Dans le même ordre d'idée, on imagine difficilement
que la lune, Mars ou Vénus sont ce qu'on appelle aujourd'hui
des "milieux extrêmes" où l'on ne peut se
déplacer sans prendre un minimum de précautions...
Enfin, l'espace de la bande dessinée (et du cinéma)
des années trente ne s'étend guère au-delà
du système solaire. On explore la lune, certes, Mars, Vénus...
Saturne à la rigueur, ou encore Jupiter... mais l'on ne va
pas plus loin. Ceci posé, l'espace, dédaigné
jusque là par les auteurs de B.D., devient un terrain d'aventure
qu'affectionnent beaucoup les nouveaux héros de papier. C'est
que, à la fin des années 20, la bande dessinée
(américaine) se transforme. Le 7 janvier 1929,
deux personnages font leur apparition dans la presse U.S., rompant
du même coup avec une tradition qui semblait avoir voué
la B.D. à n'être que le support de séries à
caractère humoristique ou caricatural. Au "comique"
des séries d'antan, on oppose brusquement le sérieux
du héros qu'incarnent le Tarzan de Burroughs
dessiné par Hal Foster et le Buck Rogers
de Philip Francis Nowlan dessiné par Dick Calkins (et, dés
1930, par Russell Keaton dans les planches dominicales).
Tarzan n'ira pas dans l'espace. Buck Rogers,
si. Il ne sera pas le seul. Mais il sera le premier. Pas tout de
suite, pourtant, puisqu'il doit d'abord affronter des Mongols faisant
régner la terreur sur la terre. Mais sitôt vaincu ce
enième avatar du péril jaune, il s'envole vers Mars,
la Lune, Jupiter... Les engins spatiaux occupent une place
très particulière dans cette bande. Comme l'explique
Pierre Couperie (in Un héritier de Robida,
introduction à Buck Rogers, Pierre Horay,
Paris, 1977) : "Alors que ses concurrents, "Flash
Gordon" et les autres, feront appel, parfois ou souvent, au
fantastique et à la mythologie, "Buck Rogers" frappe
par son esprit mécaniste, matérialiste. Le merveilleux
y est purement de ce monde, mais c'est un vaste monde : l'univers
s'ouvre devant les héros. Le merveilleux est ce qu'il y a
sur les autres planètes ou à la dérive dans
les espaces célestes.

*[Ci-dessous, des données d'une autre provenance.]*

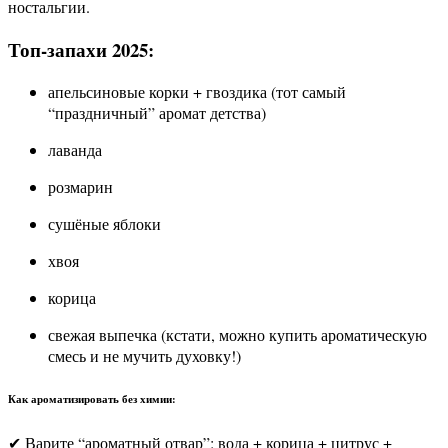
ностальгии.
Топ-запахи 2025:
апельсиновые корки + гвоздика (тот самый
“праздничный” аромат детства)
лаванда
розмарин
сушёные яблоки
хвоя
корица
свежая выпечка (кстати, можно купить ароматическую
смесь и не мучить духовку!)
Как ароматизировать без химии:
✔ Варите “ароматный отвар”: вода + корица + цитрус +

Il est plus encore dans les engins,
dans leurs performances, surtout peut-être dans leur forme
extravagante. (...) Pendant les années trente, les dessinateurs
de Buck créent avec délectation une armée d'engins
plus bizarres et plus compliqués les uns que les autres,
empruntant à l'esthétique de la chaudière,
du percolateur, du marteau pneumatique, du tank, de la torpedo,
de tout ce qui combine brutalement sphères, cylindres et
gros tuyaux, beaucoup plus qu'aux belles formes lisses et intégrées
de l'avion et du sous-marin." Propriété
du National Newspaper Syndicate, Buck Rogers
se voit rapidement opposer par un syndicat concurrent,
le King Feature Syndicate, deux rivaux, Brick
Bradford (en France : Luc Bradfer)
de William Ritt et Clarence Gray, le 24 août 1933, et Flash
Gordon d'Alex Raymond, le 7 janvier 1934. Les
voyages dans l'espace n'occupent pas une place très importante
dans Brick Bradford, du moins au début.
Le héros de William Ritt et Clarence Gray préfère
explorer le temps, les royaumes oubliés, le centre de la
terre ou... les atomes d'une pièce de monnaie. Il finira
par faire comme ses petits camarades, mais tardivement, après
avoir en quelque sorte épuisé toutes les ressources
fantasmagoriques de notre bonne vieille planète. Quant à
Flash Gordon, c'est une bande qui illustre parfaitement
le propos de Démètre Ioakimidis selon lequel "le
vol dans le cosmos ne représente qu'un simple moyen :
le moyen d'amener les personnages à pied d' oeuvre, c'est à
dire sur l'astre où vont se dérouler leurs exploits",
en l'occurence, ici, la planète Mongo. Flash Gordon
n'est pas une "série interplanétaire", contrairement
à une idée assez répandue. C'est une bande
de science fantasy où les héros ne voyagent
dans l'espace que pour se retrouver sur un monde qu'ils ne quitteront
plus (à une courte exception près, en 1942). Cela
dit, Flash deviendra bel et bien un héros
de l'espace s'envolant pour Jupiter et même Alpha du Centaure,
mais il n'effectuera de tels voyages qu'à partir de 1951,
lorsque le dessinateur Dan Barry aura repris en main ses aventures
et son destin. Au début des années 30, d'autres
personnages apparaissent dans la bande dessinée américaine
qui ne vont pas tarder à répondre à l'"appel
des étoiles". L'un d'eux est une femme, Connie
(que l'on connaît en France sous une multitude de noms :
Cora, Constance, Diane, Rosie-Patt, Annie, Nicole, Liliane,
etc.) de Frank Godwin. Connie est née en
1927 et, à l'origine, il s'agissait d'une héroïne
comique. Lorsque la B.D. américaine découvre l'aventure
en 1929, Connie se met au goût du jour en
se faisant détective et aventurière. En 1939, elle
s'élance à la conquête du cosmos dans une série
intitulée Voyages dans le système solaire.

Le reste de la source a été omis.